Part 1 of this article, which also appears in the print version of the magazine, discusses the technology behind placing multiple cores on a single chip. Part 2 examines applications of this technology.
Motorola has also tapped the benefits of the SC140 core to create a quad-core-based solution for compute-intensive infrastructure applications, such as packet telephony media gateways, multichannel modem banks, and 3G wireless basestations.

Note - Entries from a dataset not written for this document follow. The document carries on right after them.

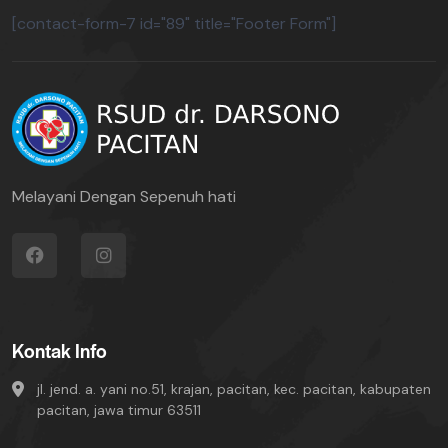
[contact-form-7 id="89" title="Footer Form"]
Melayani Dengan Sepenuh hati
Kontak Info
jl. jend. a. yani no.51, krajan, pacitan, kec. pacitan, kabupaten
pacitan, jawa timur 63511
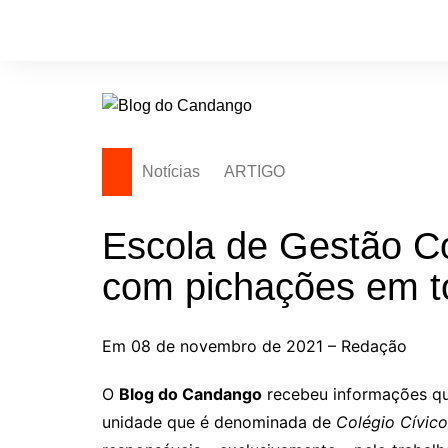
Ir
para
o
conteúdo
Notícias
ARTIGO
Escola de Gestão C
com pichações em 
Em 08 de novembro de 2021 – Redação
O
Blog do Candango
recebeu informações qu
unidade que é denominada de
Colégio Cívico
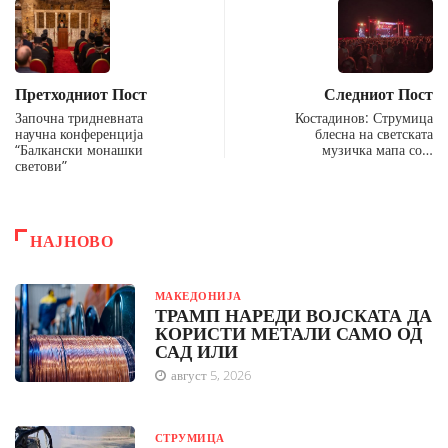
Претходниот Пост
Следниот Пост
Започна тридневната
Костадинов: Струмица
научна конференција
блесна на светската
“Балкански монашки
музичка мапа со…
светови”
НАЈНОВО
МАКЕДОНИЈА
ТРАМП НАРЕДИ ВОЈСКАТА ДА
КОРИСТИ МЕТАЛИ САМО ОД
САД ИЛИ
август 5, 2026
СТРУМИЦА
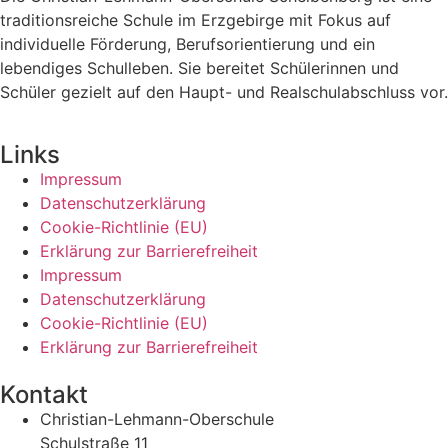
traditionsreiche Schule im Erzgebirge mit Fokus auf
individuelle Förderung, Berufsorientierung und ein
lebendiges Schulleben. Sie bereitet Schülerinnen und
Schüler gezielt auf den Haupt- und Realschulabschluss vor.
Links
Impressum
Datenschutzerklärung
Cookie-Richtlinie (EU)
Erklärung zur Barrierefreiheit
Impressum
Datenschutzerklärung
Cookie-Richtlinie (EU)
Erklärung zur Barrierefreiheit
Kontakt
Christian-Lehmann-Oberschule
Schulstraße 11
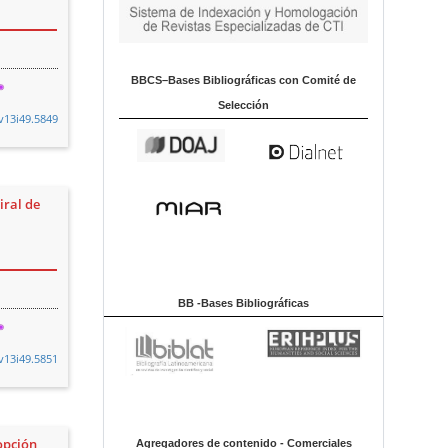
BBCS–Bases Bibliográficas con Comité de
Selección
v13i49.5849
iral de
BB -Bases Bibliográficas
v13i49.5851
opción
Agregadores de contenido - Comerciales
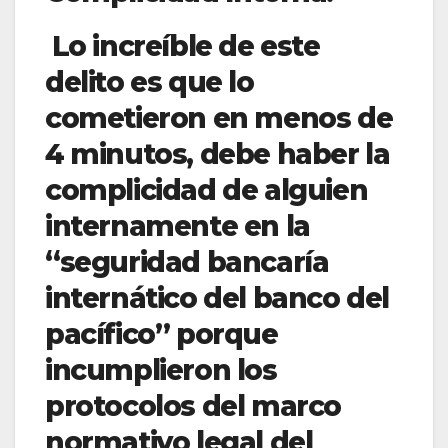
Lo increíble de este
delito es que lo
cometieron en menos de
4 minutos, debe haber la
complicidad de alguien
internamente en la
“seguridad bancaría
internático del banco del
pacífico” porque
incumplieron los
protocolos del marco
normativo legal del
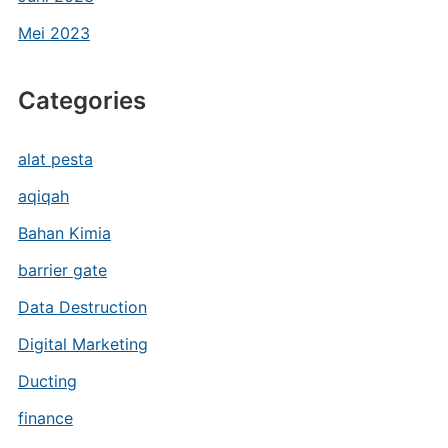
Mei 2023
Categories
alat pesta
aqiqah
Bahan Kimia
barrier gate
Data Destruction
Digital Marketing
Ducting
finance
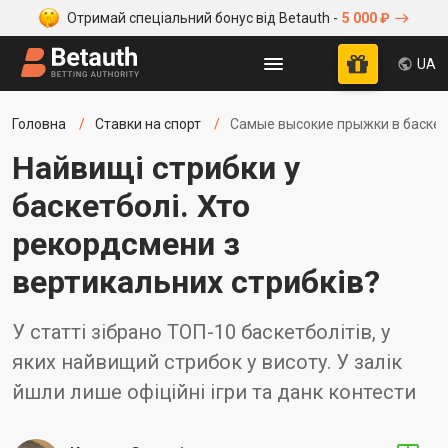
Отримай спеціальний бонус від Betauth -
5 000 ₽
UA
Головна
Ставки на спорт
Самые высокие прыжки в баске
Найвищі стрибки у
баскетболі. Хто
рекордсмени з
вертикальних стрибків?
У статті зібрано ТОП-10 баскетболітів, у
яких найвищий стрибок у висоту. У залік
йшли лише офіційні ігри та данк контести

Capable of delivering 4800-MMACs performance, the MSC8102 integrates four 300-MHz SC140 supercores and 11.5 Mbits of on-chip SRAM, along with high-speed serial interfaces, enhanced filter coprocessors, and a multichannel DMA engine, to support more than 60 universal voice/fax/modem channels, about 80 compressed voice channels with over 64 ms of carrier-class echo cancellation, and up to 600 uncompressed (G.711) voice channels. Implemented in 0.13-µm CMOS, the MSC8102 consumes only 1.6 W at a 300-MHz clock.
Agere and Motorola aren’t alone when it comes to catering to the requirements of OEMs developing high-density VoIP gateways and other similar system level solutions. Other major DSP vendors, like Texas Instruments (TI) and Analog Devices (ADI), are very much in this race. They continue to streamline their multicore DSP designs using the latest advances in core architectures.
Texas Instruments started building its ACPs (TNETV series) about two and a half years ago with the C54x core. It has since migrated to the latest high peformance low-power C55x DSP core. Compared to the C54x, the C55x core slashes power consumption by one-sixth and incorporates a dual-MAC architecture to double the number of functional units for increased parallel processing. The result is nearly two orders of magnitude of improvement in channel density.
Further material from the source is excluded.